Custom Translator key terms

The following table presents a list of key terms that you may find as you work with the Custom Translator.

Word or Phrase Definition
Source Language The source language is the starting language that you want to convert to another language (the "target").
Target Language The target language is the language that you want the machine translation to provide after it receives the source language.
Monolingual File A monolingual file has a single language not paired with another file of a different language.
Parallel Files A parallel file is combination of two files with corresponding text. One file has the source language. The other has the target language.
Sentence Alignment Parallel dataset must have aligned sentences to sentences that represent the same text in both languages. For instance, in a source parallel file the first sentence should, in theory, map to the first sentence in the target parallel file.
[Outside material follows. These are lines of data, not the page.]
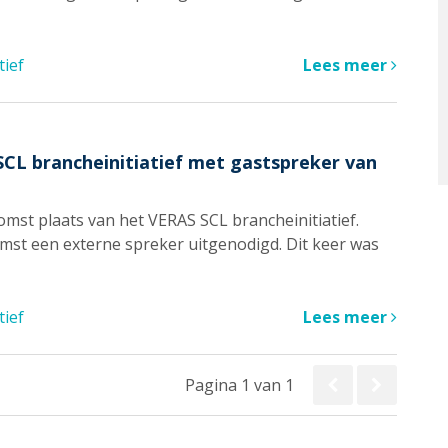
tief
Lees meer
CL brancheinitiatief met gastspreker van
st plaats van het VERAS SCL brancheinitiatief.
omst een externe spreker uitgenodigd. Dit keer was
tief
Lees meer
Pagina 1 van 1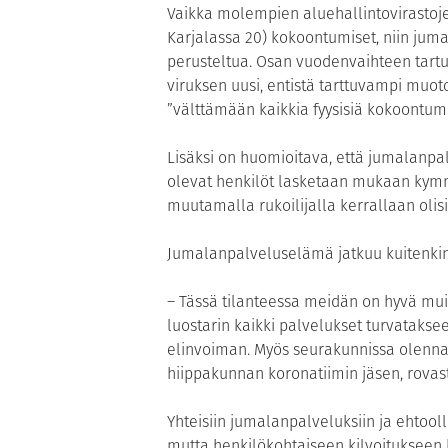
Vaikka molempien aluehallintovirastoj
Karjalassa 20) kokoontumiset, niin jum
perusteltua. Osan vuodenvaihteen tartu
viruksen uusi, entistä tarttuvampi muot
”välttämään kaikkia fyysisiä kokoontumisi
Lisäksi on huomioitava, että jumalanpal
olevat henkilöt lasketaan mukaan kym
muutamalla rukoilijalla kerrallaan olis
Jumalanpalveluselämä jatkuu kuitenkin
– Tässä tilanteessa meidän on hyvä mu
luostarin kaikki palvelukset turvatakse
elinvoiman. Myös seurakunnissa olennai
hiippakunnan koronatiimin jäsen, rovas
Yhteisiin jumalanpalveluksiin ja ehtool
mutta henkilökohtaiseen kilvoitukseen 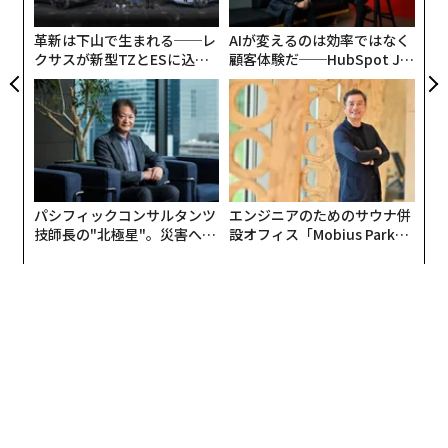
PA
して、街に出ました。夢中でシャッターを切るなかで、
特に印象的だったのが、いつもは人で賑わっている休日
革新は下山で生まれる──レ
AIが変えるのは効率ではなく
夜の飲み屋街に人がいないこと。飲食店が協力し合っ
クサスが新型TZとESに込め
顧客体験だ──HubSpot Ja
た「DISCOVER」の哲学
panが語る「Grow Better」
て、揃って営業を自粛していることでした。この光景
な組織のつくり方
は、経済的に逼迫している飲食店の方々の覚悟と、感染
拡大防止への前向きな協力の結果だと気付かされまし
た。
荒涼とした有様とは対照的に、飲食店の勇気ある決断が
パシフィックコンサルタンツ
エンジニアのためのサウナ併
夜の街に佇んでいる。漠然と、今の東京を捉えるのでは
技師長の"北極星"。災害への
設オフィス「Mobius Park」
無力感を乗り越え見つけた、
がオープン──タマディック
なく、自分が撮るべきはここにあると感じました。この
防災一筋20年の答え
が健康経営を徹底する理由
光景は、早期にこの事態を収束させるための未来に向け
た希望です。一方で秩序を守れないと、この状況が一時
的なものではなく、慢性的な現実となって続いてしまう
という警鐘でもあります。希望と警鐘の入り混じる現実
を写真に残し、みなさんにお伝えしたいと思っていま
す。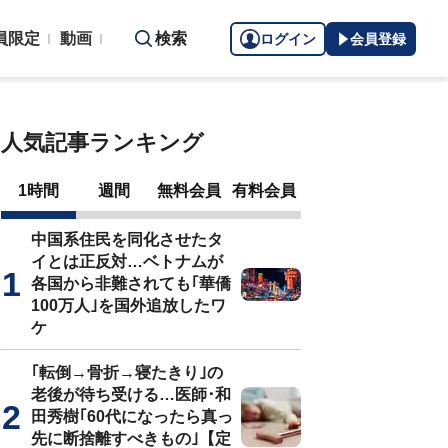
員限定
動画
検索
ログイン
会員登録
人気記事ランキング
1時間
週間
無料会員
有料会員
中国系住民を同化させたタ
イとは正反対…ベトナムが
各国から非難されても｢華僑
100万人｣を国外追放したワ
ケ
｢転倒→骨折→寝たきり｣の
老後が待ち受ける…医師･和
田秀樹｢60代になったら真っ
先に断捨離すべきもの｣【定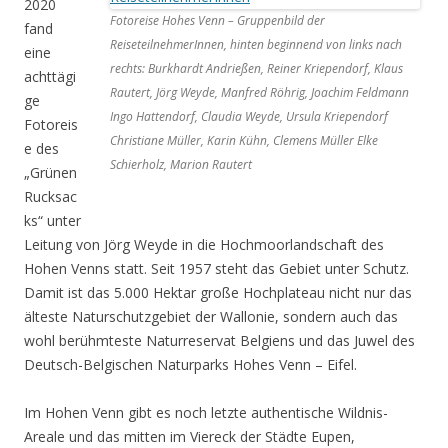
2020
Fotoreise Hohes Venn – Gruppenbild der
fand
ReiseteilnehmerInnen, hinten beginnend von links nach
eine
rechts: Burkhardt Andrießen, Reiner Kriependorf, Klaus
achttägi
Rautert, Jörg Weyde, Manfred Röhrig, Joachim Feldmann
ge
Ingo Hattendorf, Claudia Weyde, Ursula Kriependorf
Fotoreis
Christiane Müller, Karin Kühn, Clemens Müller Elke
e des
Schierholz, Marion Rautert
„Grünen
Rucksac
ks“ unter
Leitung von Jörg Weyde in die Hochmoorlandschaft des
Hohen Venns statt. Seit 1957 steht das Gebiet unter Schutz.
Damit ist das 5.000 Hektar große Hochplateau nicht nur das
älteste Naturschutzgebiet der Wallonie, sondern auch das
wohl berühmteste Naturreservat Belgiens und das Juwel des
Deutsch-Belgischen Naturparks Hohes Venn – Eifel.
Im Hohen Venn gibt es noch letzte authentische Wildnis-
Areale und das mitten im Viereck der Städte Eupen,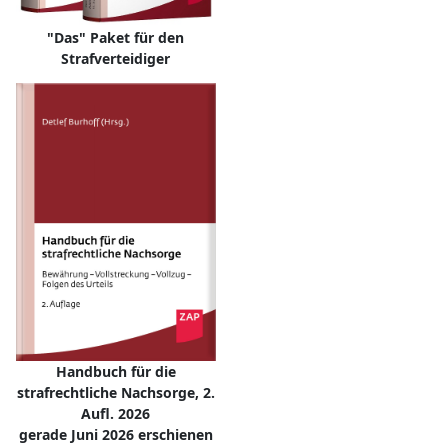
"Das" Paket für den
Strafverteidiger
Handbuch für die
strafrechtliche Nachsorge, 2.
Aufl. 2026
gerade Juni 2026 erschienen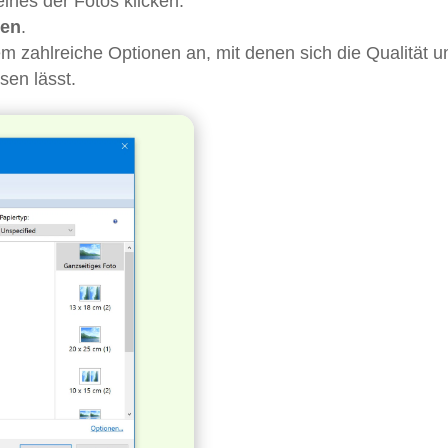
ines der Fotos klicken.
ken
.
em zahlreiche Optionen an, mit denen sich die Qualität u
sen lässt.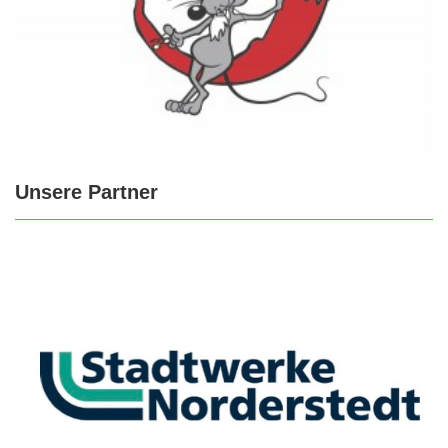
Unsere Partner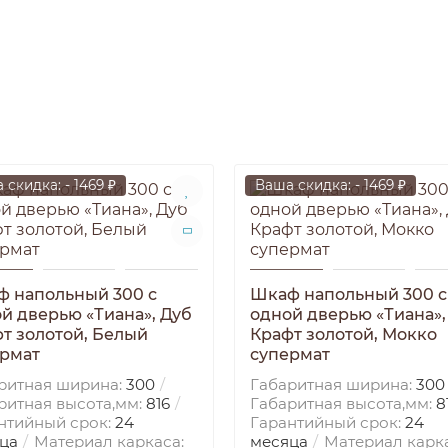
 скидка: - 1469 ₽
Ваша скидка: - 1469 ₽
 напольный 300 с
Шкаф напольный 300 с
й дверью «Тиана», Дуб
одной дверью «Тиана»,
т золотой, Белый
Крафт золотой, Мокко
рмат
супермат
ритная ширина:
300
Габаритная ширина:
300
ритная высота,мм:
816
Габаритная высота,мм:
8
нтийный срок:
24
Гарантийный срок:
24
ца
Материал каркаса:
месяца
Материал карка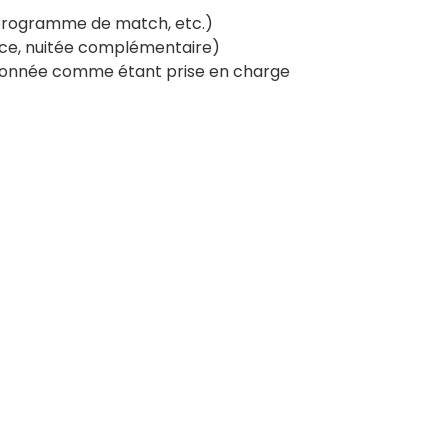
 programme de match, etc.)
nce, nuitée complémentaire)
tionnée comme étant prise en charge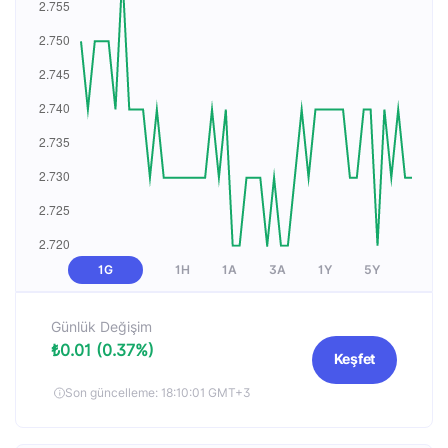
1G
1H
1A
3A
1Y
5Y
Günlük Değişim
₺0.01 (0.37%)
Keşfet
Son güncelleme: 18:10:01 GMT+3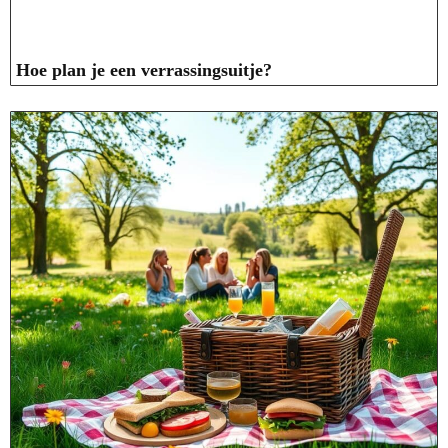
Hoe plan je een verrassingsuitje?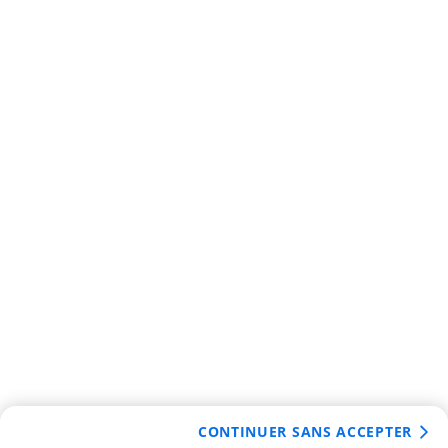
CONTINUER SANS ACCEPTER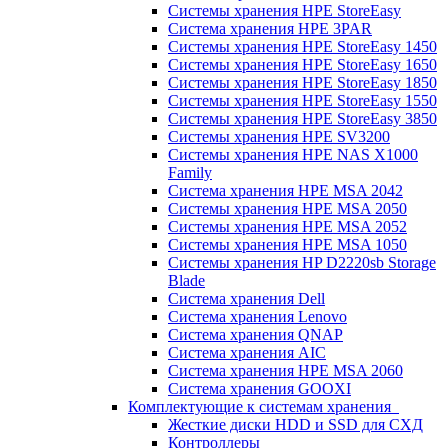
Системы хранения HPE StoreEasy
Система хранения HPE 3PAR
Системы хранения HPE StoreEasy 1450
Системы хранения HPE StoreEasy 1650
Системы хранения HPE StoreEasy 1850
Системы хранения HPE StoreEasy 1550
Системы хранения HPE StoreEasy 3850
Системы хранения HPE SV3200
Системы хранения HPE NAS X1000
Family
Система хранения HPE MSA 2042
Системы хранения HPE MSA 2050
Системы хранения HPE MSA 2052
Системы хранения HPE MSA 1050
Системы хранения HP D2220sb Storage
Blade
Система хранения Dell
Система хранения Lenovo
Система хранения QNAP
Система хранения AIC
Система хранения HPE MSA 2060
Система хранения GOOXI
Комплектующие к системам хранения
Жесткие диски HDD и SSD для СХД
Контроллеры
Aligned Text One of the most important steps of file validation is to align the sentences in the parallel documents. Things are expressed differently in different languages. Also different languages have different word orders. This step does the job of aligning the sentences with the same content so that they can be used for training. A low sentence alignment indicates there might be something wrong with one or both of the files.
Word Breaking/ Unbreaking Word breaking is the function of marking the boundaries between words. Many writing systems use a space to denote the boundary between words. Word unbreaking refers to the removal of any visible marker that may have been inserted between words in a preceding step.
Delimiters Delimiters are the ways that a sentence is divided up into segments or delimit the margin between sentences. For instance, in English spaces delimit words, colons, and semi-colons delimit clauses and periods delimit sentences.
Training Files A training file is used to teach the machine translation system how to map from one language (the source) to a target language (the target). The more data you provide, the better the system will perform.
Tuning Files These files are often randomly derived from the training set (if you don't select a tuning set). The sentences are autoselected and used to tune the system and ensure that it's functioning properly. If you wish to create a general-purpose translation model and create your own tuning files, make sure they're a random set of sentences across domains
Testing Files These files are often derived files, randomly selected from the training set (if you don't select any test set). The purpose of these sentences is to evaluate the translation model's accuracy. To make sure the system accurately translates these sentences, you may wish to create a testing set and upload it to the translator. Doing so will ensure that the sentences are used in the system's evaluation (the generation of a BLEU score).
Combo file A type of file in which the source and translated sentences are contained in the same file. Supported file formats (TMX, XLIFF, XLF, ICI, and XLSX).
Archive file A file that contains other files. Supported file formats (zip, gz, tgz).
BLEU Score BLEU is the industry standard method for evaluating the "precision" or accuracy of the translation model. Though other methods of evaluation exist, Microsoft Translator relies BLEU method to report accuracy to Project Owners.